3. CONFLICTS OF INTEREST - Many companies will employ scientists to carry out and publish research - whilst this doesn’t necessarily invalidate the research, it should be analysed with this in mind. Research can also be misrepresented for personal or financial gain.

4. CORRELATION & CAUSATION - Be wary of any confusion of correlation and causation. A correlation between variables doesn’t always mean one causes the other. Global warming increased since the 1800s, and pirate numbers decreased, but lack of pirates doesn’t cause global warming.

5. UNSUPPORTED CONCLUSIONS - Speculation can often help to drive science forward.

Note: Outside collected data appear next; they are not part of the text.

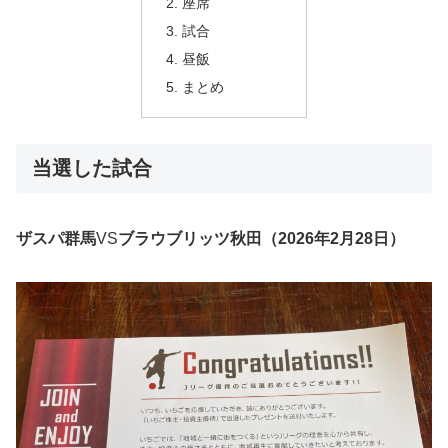
座席
試合
昼飯
まとめ
当選した試合
ザスパ群馬
VS
ブラウブリッツ秋田（2026年2月28日）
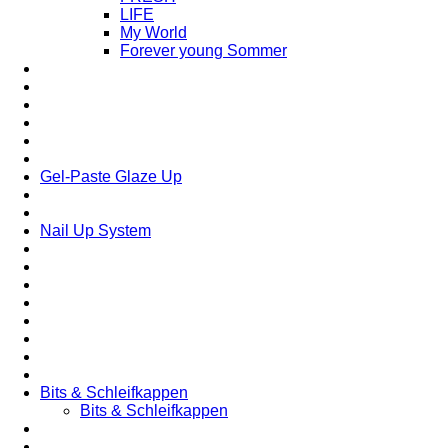
LIFE
My World
Forever young Sommer
Gel-Paste Glaze Up
Nail Up System
Bits & Schleifkappen
Bits & Schleifkappen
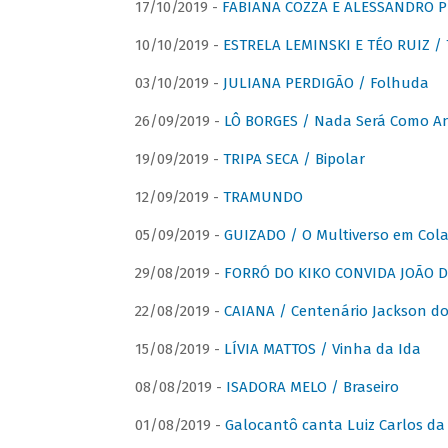
17/10/2019 -
FABIANA COZZA E ALESSANDRO P
10/10/2019 -
ESTRELA LEMINSKI E TÉO RUIZ /
03/10/2019 -
JULIANA PERDIGÃO / Folhuda
26/09/2019 -
LÔ BORGES / Nada Será Como A
19/09/2019 -
TRIPA SECA / Bipolar
12/09/2019 -
TRAMUNDO
05/09/2019 -
GUIZADO / O Multiverso em Col
29/08/2019 -
FORRÓ DO KIKO CONVIDA JOÃO D
22/08/2019 -
CAIANA / Centenário Jackson do
15/08/2019 -
LÍVIA MATTOS / Vinha da Ida
08/08/2019 -
ISADORA MELO / Braseiro
01/08/2019 -
Galocantô canta Luiz Carlos da 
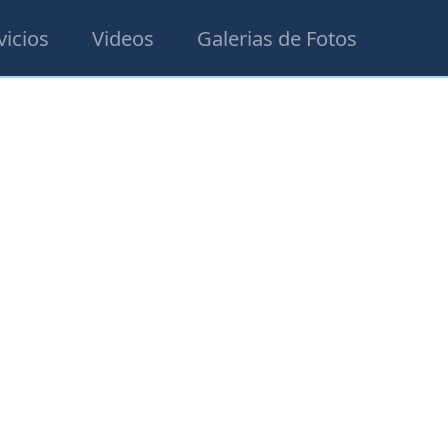
vicios
Videos
Galerias de Fotos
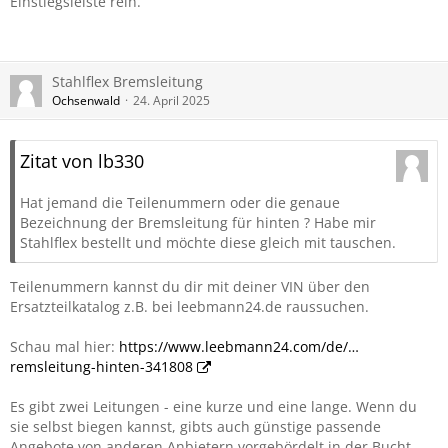
Einstiegsleiste rein.
Stahlflex Bremsleitung
Ochsenwald
24. April 2025
Zitat von lb330
Hat jemand die Teilenummern oder die genaue
Bezeichnung der Bremsleitung für hinten ? Habe mir
Stahlflex bestellt und möchte diese gleich mit tauschen.
Teilenummern kannst du dir mit deiner VIN über den
Ersatzteilkatalog z.B. bei leebmann24.de raussuchen.
Schau mal hier:
https://www.leebmann24.com/de/…
remsleitung-hinten-341808
Es gibt zwei Leitungen - eine kurze und eine lange. Wenn du
sie selbst biegen kannst, gibts auch günstige passende
Angebote von anderen Anbietern vorgebördelt in der Bucht.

However, studies should be clear on the facts their study proves, and which conclusions are as yet unsupported ones. A statement framed by speculative language may require further evidence to confirm.

6. PROBLEMS WITH SAMPLE SIZE - In trials, the smaller a sample size, the lower the confidence in the results from that sample. Conclusions drawn can still be valid, and in some cases small samples are unavoidable, but larger samples often give more representative results.

7. UNREPRESENTATIVE SAMPLES USED - In human trials, subjects are selected that are representative of a larger population. If the sample is different from the population as a whole, then the conclusions from the trial may be biased towards a particular outcome.

8. NO CONTROL GROUP USED - In clinical trials, results from test subjects should be compared to a ‘control group’ not given the substance being tested. Groups should also be allocated randomly. In general experiments, a control test should be used where all variables are controlled.

9. NO BLIND TESTING USED - To try and prevent bias, subjects should not know if they are in the test or the control group. In ‘double blind’ testing, even researchers don’t know which group subjects are in until after testing. Note, blind testing isn’t always feasible, or ethical.

10. SELECTIVE REPORTING OF DATA - Also known as ‘cherry picking’, this involves selecting data from results which supports the conclusion of the research, whilst ignoring those that do not. If a research paper draws conclusions from a selection of its results, not all, it may be guilty of this.

11. UNREPLICABLE RESULTS - Results should be replicable by independent research, and tested over a wide range of conditions (where possible) to ensure they are consistent. Extraordinary claims require extraordinary evidence - that is, much more than one independent study!

12. NON-PEER REVIEWED MATERIAL - Peer review is an important part of the scientific process. Other scientists appraise and critique studies, before publication in a journal. Research that has not gone through this process is not as reputable, and may be flawed.